住民ディレクター事典

地方創生のヒント満載!!

民放での本格住民D番組

2000年~2002年 『新発見伝くまもと』熊本朝日放送(KAB)

くまもと未来国体翌年(2000年)から、毎週30分番組を制作した「新発見伝くまもと」(熊本朝日放送(KAB))は、番組のキーステーションを住民ディレクターが盛んな人吉球磨地域に置きました。熊本で放送される番組は通常全て熊本市がキーステーションになって熊本市民の視点で県内各地を見て回り、最終的には熊本市民にとってメリットを探すものです。「新発見伝くまもと」は名前の通り新しい発見を伝える番組として企画し、住民ディレクターの目線で県内の地域活性化に寄与すべく作った番組です。最も盛んな人吉球磨地域に学ぶ番組でもあり、毎週各地からゲストを人吉に呼び、番組づくりがどのように行われているかも体感して帰ってもらう全く新しい仕組みでスタートしました。このころから獣害の問題は人吉球磨では切迫した大きな課題でしたが同じく水俣や阿蘇でも共感が強く話題はどんどん深まります。しかし、熊本市ではピンとこないのですが、番組としては熊本市内でも近い将来起こりうることを人吉球磨から伝えている側面もあったのです。現実に今、この問題は全国どこでも共通の課題になりました。このように番組の支点を人吉球磨に置き、住民ディレクターの視点ですすめていく新発見伝くまもとは動けば動くほどに共感者を集め、既存の放送にない独自の切り口と地域づくりの実践活動が注目されました。熊本朝日放送でも夕方ワイドでの放送に切り替え益々注目度をあげていきました。スタート後3年目には視聴率も15%前後を常に確保し全国のニュース教養部門ベストテンでNHKスペシャルに続く10位に入る快挙も上げました。
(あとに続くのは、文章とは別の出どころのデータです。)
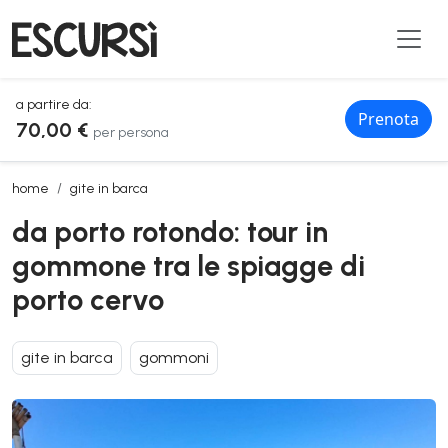
a partire da:
Prenota
70,00 €
per persona
da porto rotondo: tour in gommone tra le spiagge di porto cervo
home
gite in barca
da porto rotondo: tour in
gommone tra le spiagge di
porto cervo
gite in barca
gommoni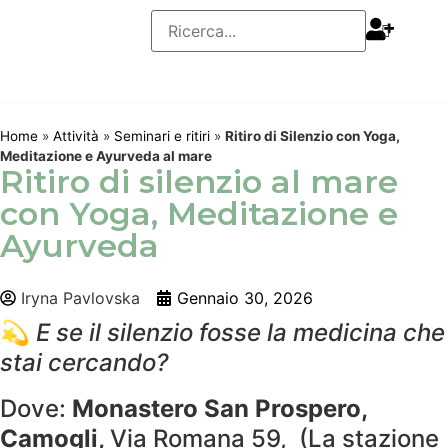
Home
»
Attività
»
Seminari e ritiri
»
Ritiro di Silenzio con Yoga,
Meditazione e Ayurveda al mare
Ritiro di silenzio al mare
con Yoga, Meditazione e
Ayurveda
Iryna Pavlovska
Gennaio 30, 2026
💫
E se il silenzio fosse la medicina che
stai cercando?
Dove:
Monastero San Prospero,
Camogli,
Via Romana 59, (La stazione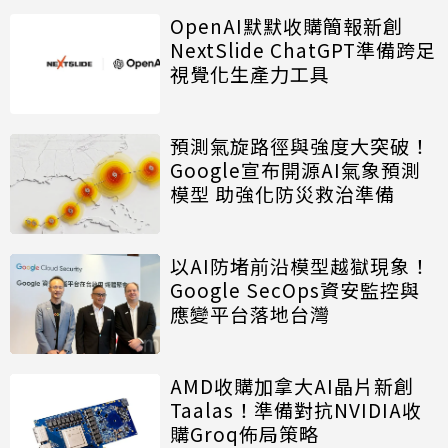
OpenAI默默收購簡報新創
NextSlide ChatGPT準備跨足
視覺化生產力工具
預測氣旋路徑與強度大突破！
Google宣布開源AI氣象預測
模型 助強化防災救治準備
以AI防堵前沿模型越獄現象！
Google SecOps資安監控與
應變平台落地台灣
AMD收購加拿大AI晶片新創
Taalas！準備對抗NVIDIA收
購Groq佈局策略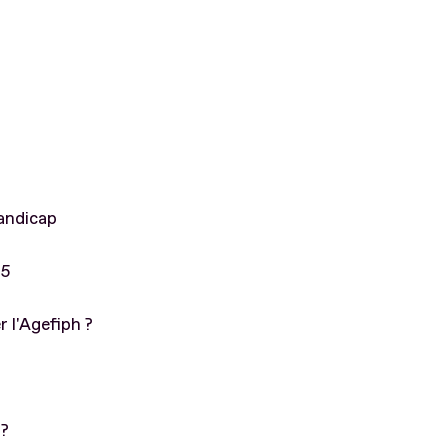
andicap
75
 l'Agefiph ?
 ?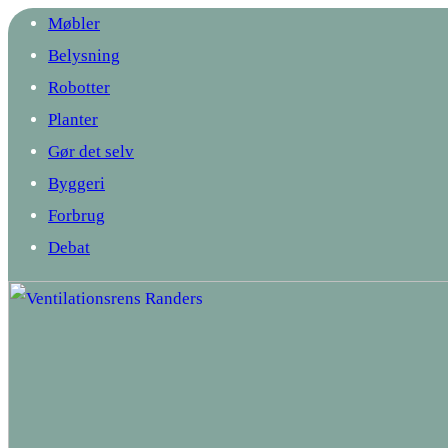
Møbler
Belysning
Robotter
Planter
Gør det selv
Byggeri
Forbrug
Debat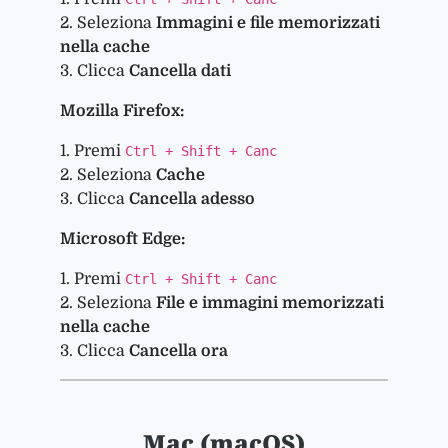
Seleziona
Immagini e file memorizzati
nella cache
Clicca
Cancella dati
Mozilla Firefox:
Premi
Ctrl + Shift + Canc
Seleziona
Cache
Clicca
Cancella adesso
Microsoft Edge:
Premi
Ctrl + Shift + Canc
Seleziona
File e immagini memorizzati
nella cache
Clicca
Cancella ora
Mac (macOS)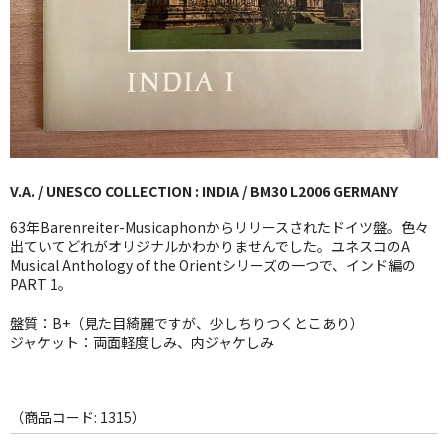
GG RECORD （当店のレーベル）
全商品
JAZZ-US
BLUE NOTE
V.A. / UNESCO COLLECTION : INDIA / BM30 L2006 GERMANY
JAZZ-EU
63年Barenreiter-Musicaphonからリリースされたドイツ盤。色々
JAZZ-JP
出ていてどれがオリジナルかわかりませんでした。ユネスコのA
Musical Anthology of the Orientシリーズの一つで、インド編の
PART 1。
JAZZ-VOCAL
盤質：B+（見た目綺麗ですが、少しちりつくとこあり）
J-POP
ジャケット：両面軽度しみ、内ジャケしみ
ROCK
FOLK,SSW
（商品コード: 1315）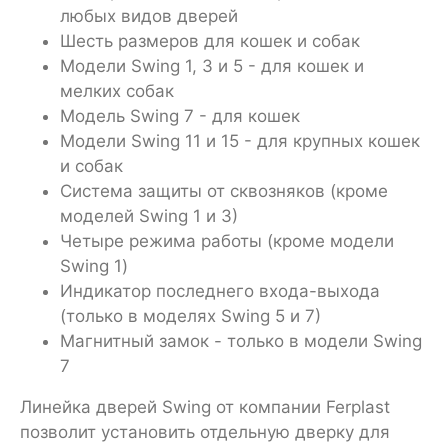
любых видов дверей
Шесть размеров для кошек и собак
Модели Swing 1, 3 и 5 - для кошек и
мелких собак
Модель Swing 7 - для кошек
Модели Swing 11 и 15 - для крупных кошек
и собак
Система защиты от сквозняков (кроме
моделей Swing 1 и 3)
Четыре режима работы (кроме модели
Swing 1)
Индикатор последнего входа-выхода
(только в моделях Swing 5 и 7)
Магнитный замок - только в модели Swing
7
Линейка дверей Swing от компании Ferplast
позволит установить отдельную дверку для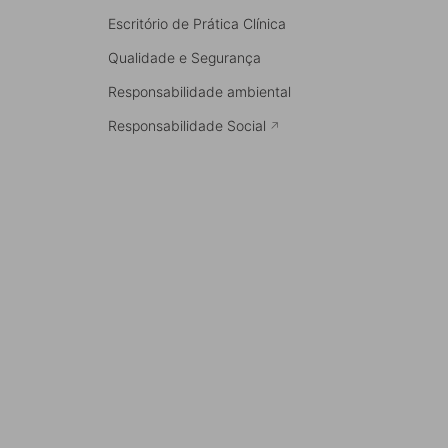
Escritório de Prática Clínica
Qualidade e Segurança
Responsabilidade ambiental
Responsabilidade Social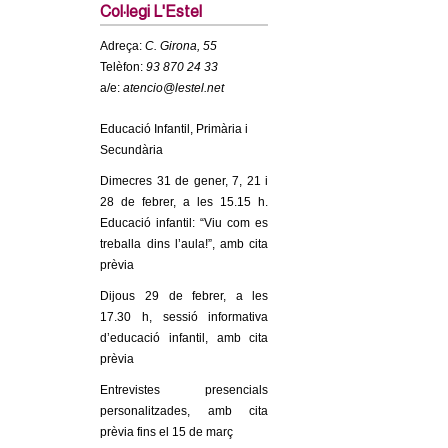
c
Col·legi L'Estel
n
e
Adreça:
C. Girona, 55
t
r
Telèfon:
93 870 24 33
a/e:
atencio@lestel.net
c
d
a
Educació Infantil, Primària i
e
Secundària
Dimecres 31 de gener, 7, 21 i
G
28 de febrer, a les 15.15 h.
Educació infantil: “Viu com es
r
treballa dins l’aula!”, amb cita
prèvia
a
Dijous 29 de febrer, a les
17.30 h, sessió informativa
n
d’educació infantil, amb cita
prèvia
o
Entrevistes presencials
l
personalitzades, amb cita
prèvia fins el 15 de març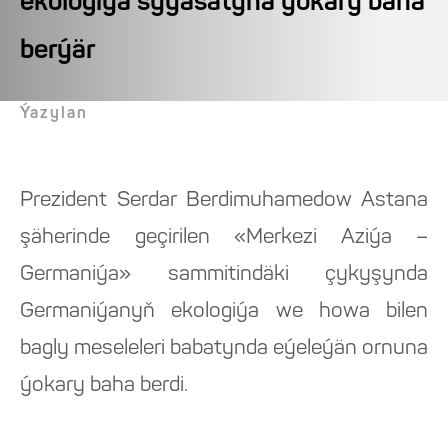
ekologiýa syýasatyna ýokary baha
berýär
Ýazylan
Prezident Serdar Berdimuhamedow Astana
şäherinde geçirilen «Merkezi Aziýa –
Germaniýa» sammitindäki çykyşynda
Germaniýanyň ekologiýa we howa bilen
bagly meseleleri babatynda eýeleýän ornuna
ýokary baha berdi.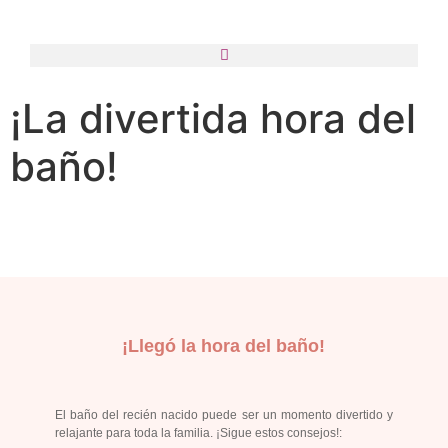
¡La divertida hora del
baño!
¡Llegó la hora del baño!
El baño del recién nacido puede ser un momento divertido y
relajante para toda la familia. ¡Sigue estos consejos!:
この新発見伝くまもとはテレビ界に新しい方向性を打ち出しましたが、その後既存のニュース枠に入り、局員が主導し始めたことから住民ディレクターの本来の魅力やパワーは無くなり、地域活性化番組ではなくなり現在に至っています。

くまもと未来国体チーム、人吉球磨広域行政組合、山江村の住民ディレクターらが協働し、制作した『新発見伝くまもと』は2年間で100本制作しました。